# Cleaning supplies?



## punkinabox (Oct 27, 2009)

can anyone recommend any cleaning supplies that are best for cleaning a glock? and any other supplies that may be linked to cleaning?


----------



## Baldy (Jun 21, 2006)

CLP or FP-10 is all I use on my G-19 and other tupperware that I have.


----------



## jimmy (Feb 3, 2009)

Gunscrubber (get the one marked for Synthetic), here is a picture:


----------



## punkinabox (Oct 27, 2009)

thanks all


----------



## Rupert (Oct 2, 2009)

About every fourth trip to the range (figure 100-200 rounds per trip) I clean with a copper solvent (Sweets 7.62) in addition to my usual cleaning solution (Usual is Hoppes Elite). I don't use it on a Glock but since a pair of S&W M&P's are included in the arsenal,and I haven't had any issues, I'd imagine it is going to be safe on a Glock. I also like to store them with a very light coat of Hoppes #9 Lubricating Oil on them. 

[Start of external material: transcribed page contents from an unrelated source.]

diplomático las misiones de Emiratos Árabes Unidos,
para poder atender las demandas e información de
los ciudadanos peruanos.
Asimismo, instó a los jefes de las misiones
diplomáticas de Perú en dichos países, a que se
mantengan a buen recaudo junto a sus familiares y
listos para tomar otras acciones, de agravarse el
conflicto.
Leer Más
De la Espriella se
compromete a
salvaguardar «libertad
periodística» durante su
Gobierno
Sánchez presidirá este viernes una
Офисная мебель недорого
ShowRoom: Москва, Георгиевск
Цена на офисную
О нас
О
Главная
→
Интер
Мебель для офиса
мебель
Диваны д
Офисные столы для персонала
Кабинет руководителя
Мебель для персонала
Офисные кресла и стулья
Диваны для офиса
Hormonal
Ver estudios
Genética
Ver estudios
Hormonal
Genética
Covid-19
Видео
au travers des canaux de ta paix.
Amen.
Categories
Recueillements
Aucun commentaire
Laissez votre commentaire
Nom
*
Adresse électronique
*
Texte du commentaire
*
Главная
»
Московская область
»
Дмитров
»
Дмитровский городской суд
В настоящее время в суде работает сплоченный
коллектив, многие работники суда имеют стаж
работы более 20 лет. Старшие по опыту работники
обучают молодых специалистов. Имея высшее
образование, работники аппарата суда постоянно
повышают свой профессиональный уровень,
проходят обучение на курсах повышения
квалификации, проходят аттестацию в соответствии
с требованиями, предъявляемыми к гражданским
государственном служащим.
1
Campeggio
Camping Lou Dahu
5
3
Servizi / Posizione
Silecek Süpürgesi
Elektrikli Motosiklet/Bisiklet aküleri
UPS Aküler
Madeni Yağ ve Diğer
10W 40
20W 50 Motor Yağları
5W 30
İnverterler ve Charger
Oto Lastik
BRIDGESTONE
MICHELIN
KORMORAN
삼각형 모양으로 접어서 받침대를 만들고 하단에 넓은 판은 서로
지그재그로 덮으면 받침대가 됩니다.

I have a hard-on for Hoppes #9 Lubricating Oil, I've done three tours to Iraq, carrying M-4's, SAW's and a tricked out M-14, and every single time and with every single weapon I had a spray can of Hoppes Lubricating Oil on me (not the teflon shit, regular Hoppes lube). It works, and it works really well. I don't use the Spray can's on my pistols, but the same stuff in the little orange bottle is awesome, its like 4 bucks online, probably about the same in a store, and you will never go wrong having about three bottles in your shooting gear.


----------